Using Rsync to Deploy Hugo

The Hugo website provides a good guide for setting up ssh and  rsync to deploy to your web host (see  Deployment with Rsync). But these are general instructions and I found that for my shared hosting on Namecheap I needed a bit more tweaking.

Update

It turns out the original solution I created worked well for uploading the site files generated by Hugo, but it didn’t remove any old files from the server that I had removed from my source. Since I was only including the current files, and telling rsync to ignore (i.e. exclude) any remote files that weren’t in the include files, old files were not being removed.

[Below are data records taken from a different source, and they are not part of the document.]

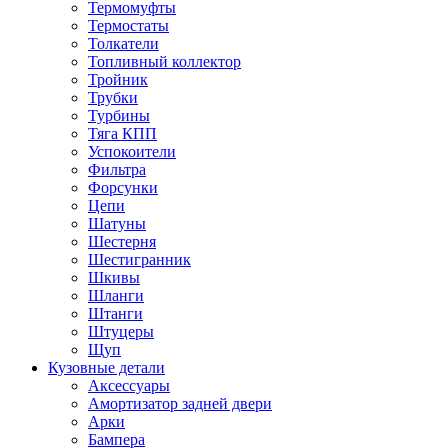
Термомуфты
Термостаты
Толкатели
Топливный коллектор
Тройник
Трубки
Турбины
Тяга КПП
Успокоители
Фильтра
Форсунки
Цепи
Шатуны
Шестерня
Шестигранник
Шкивы
Шланги
Штанги
Штуцеры
Щуп
Кузовные детали
Аксессуары
Амортизатор задней двери
Арки
Бампера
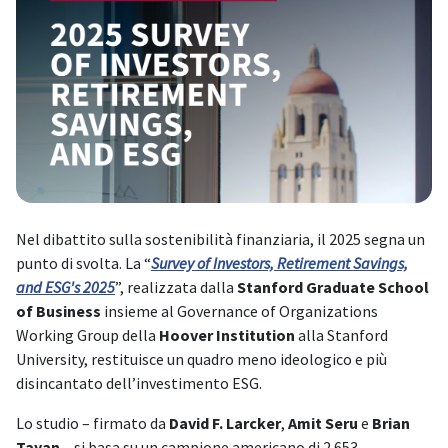
Nel dibattito sulla sostenibilità finanziaria, il 2025 segna un
punto di svolta. La “
Survey of Investors, Retirement Savings,
and ESG's 2025
”, realizzata dalla
Stanford Graduate School
of Business
insieme al Governance of Organizations
Working Group della
Hoover Institution
alla Stanford
University, restituisce un quadro meno ideologico e più
disincantato dell’investimento ESG.
Lo studio – firmato da
David F. Larcker
,
Amit Seru
e
Brian
Tayan
– si basa su un campione americano di 2.653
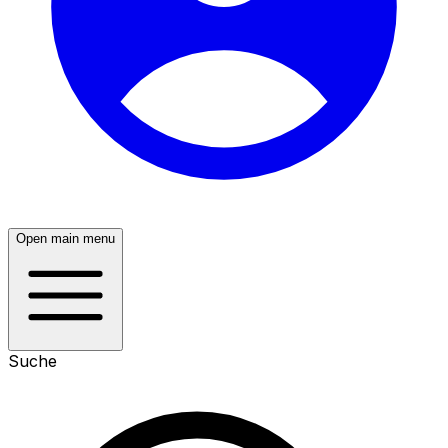
Open main menu
Suche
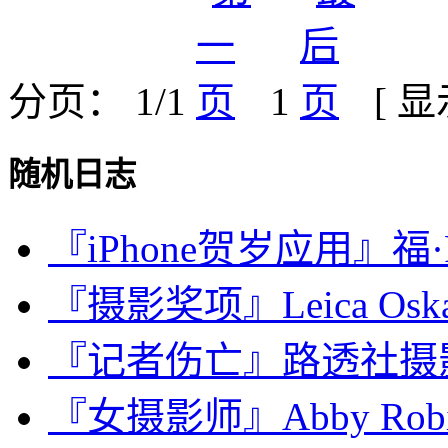
分页： 1/1
1
[ 
随机日志
『iPhone贺岁应用』福·F
『摄影奖项』Leica Oskar 
『记者伤亡』路透社摄
『女摄影师』Abby Rob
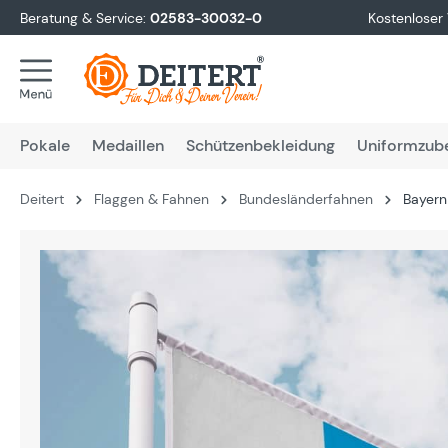
Beratung & Service:
02583-30032-0
Kostenloser
springen
Zur Hauptnavigation springen
Pokale
Medaillen
Schützenbekleidung
Uniformzub
Deitert
Flaggen & Fahnen
Bundesländerfahnen
Bayern
Bildergalerie überspringen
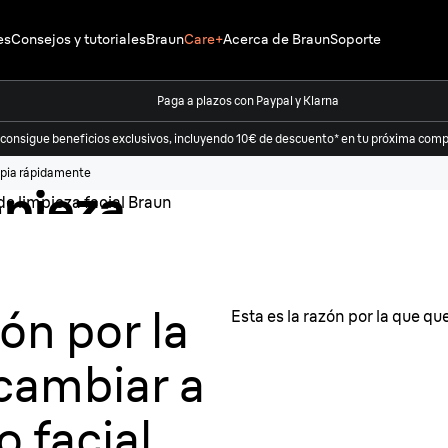
es
Consejos y tutoriales
Braun
Care+
Acerca de Braun
Soporte
 clara y
Paga a plazos con Paypal y Klarna
el
 consigue beneficios exclusivos, incluyendo 10€ de descuento* en tu próxima compr
mpia rápidamente
mpieza
zón por la
Esta es la razón por la que qu
cambiar a
o facial.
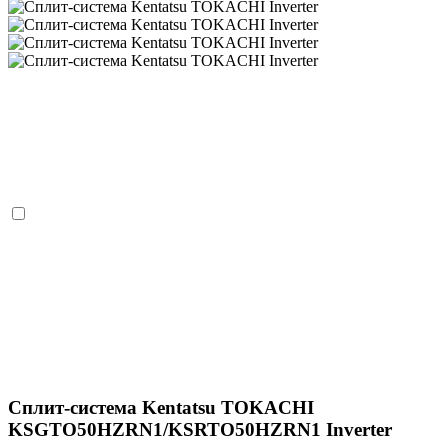
Сплит-система Kentatsu TOKACHI
KSGTO50HZRN1/KSRTO50HZRN1 Inverter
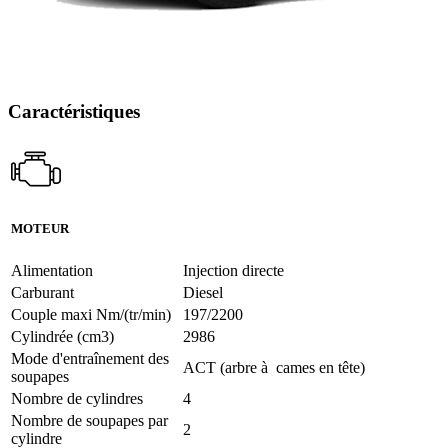
Caractéristiques
MOTEUR
Alimentation
Injection directe
Carburant
Diesel
Couple maxi Nm/(tr/min)
197/2200
Cylindrée (cm3)
2986
Mode d'entraînement des
ACT (arbre à cames en tête)
soupapes
Nombre de cylindres
4
Nombre de soupapes par
2
cylindre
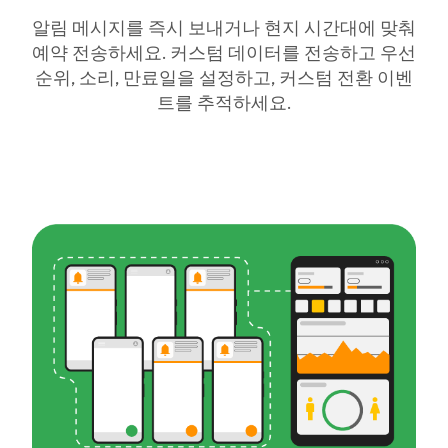
알림 메시지를 즉시 보내거나 현지 시간대에 맞춰
예약 전송하세요. 커스텀 데이터를 전송하고 우선
순위, 소리, 만료일을 설정하고, 커스텀 전환 이벤
트를 추적하세요.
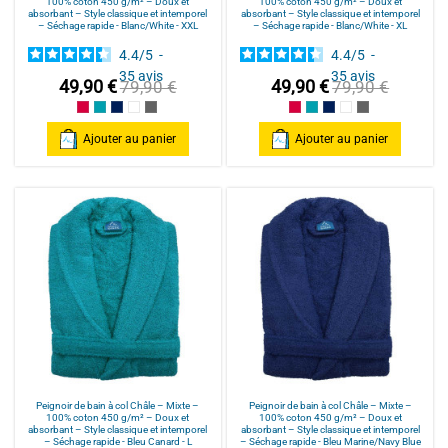
100% coton 450 g/m² – Doux et
100% coton 450 g/m² – Doux et
absorbant – Style classique et intemporel
absorbant – Style classique et intemporel
– Séchage rapide - Blanc/White - XXL
– Séchage rapide - Blanc/White - XL
4.4
/
5
-
4.4
/
5
-
35
avis
35
avis
49,90 €
49,90 €
79,90 €
79,90 €
Framboise/Fuschia
Bleu Canard
Bleu Marine/Navy Blue
Blanc/White
Anthracite/Dark Grey
Framboise/Fuschia
Bleu Canard
Bleu Marine/Navy Blu
Blanc/White
Anthracite/Dark
Ajouter au panier
Ajouter au panier
Peignoir de bain à col Châle – Mixte –
Peignoir de bain à col Châle – Mixte –
100% coton 450 g/m² – Doux et
100% coton 450 g/m² – Doux et
absorbant – Style classique et intemporel
absorbant – Style classique et intemporel
– Séchage rapide - Bleu Canard - L
– Séchage rapide - Bleu Marine/Navy Blue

The alternative is to set up explicit exclusions (e.g. a list of files and directories on the server I want to keep) and let rsync remove everything else that isn’t in the hugo-generated public/ folder.

Warning

This new script is more dangerous if you get the exclusion list wrong, so make sure you have a good backup of the non-hugo-generated files and directories on the server before you run this new script!

Assumptions 

This article assumes you have some experience or familiarity with using ssh and rsync, and that you have already set things up as  instructed on the hugo documentation site. It also assumes you have already verified that you can connect to your remote site with ssh and rsync – configuring these tools is outside the scope of this article.

Disclaimer

I provide this information in an attempt to be helpful, but you use this information at your own risk! Make sure any important files are backed up on your shared hosting provider! That way, if rsync does delete files you didn’t intend, you can restore them.

The Situation 

As configured, my hosting provider sets up my document root (the root directory for my web site) in ~/public_html but that folder already contains some other folders and files (including .htaccess) that would be deleted by rsync when I pushed the generated website files to the host. I also have no way to change the document root for the domain and no way to create Apache Virtual Folders (since this is a shared host). I even tried using the Apache rewrite module with rewrite rules in the .htaccess file, but this didn’t work well (I also didn’t have the patience to dig into the rewrite rule formats to figure out how to fix this).

Some possible solutions to this situation:

  1. Switch to a dedicated hosting option instead of shared hosting
    *(Would provide full[er] access to the web server config, but costs more)*
  2. Put in a request with my hosting provider to adjust my virtual directory settings for my site
    *(Since this is a shared host, it’s uncertain if this would be worth the effort and it would take additional time to set up)*
  3. Adjust my script to include exactly what gets rsync'd after generating the files
    *(Makes sure rsync only uploads the site files and ignores any other existing files on the web server)*
  4. Create a script to exclude specific files and directories on the server that I don’t want deleted, then let rsync upload the files generated by hugo (allowing rsync to delete any files that aren’t in the exclude list)
    *(This keeps the site clean, with only the current hugo-generated site files __and__ the server files and directories I chose to keep)*

Being lazy, I chose option #3 originally and it does work — but it has limitations that tend to clutter my site (see the UPDATE at the beginning of this document). I have left the original script in this document for reference purposes.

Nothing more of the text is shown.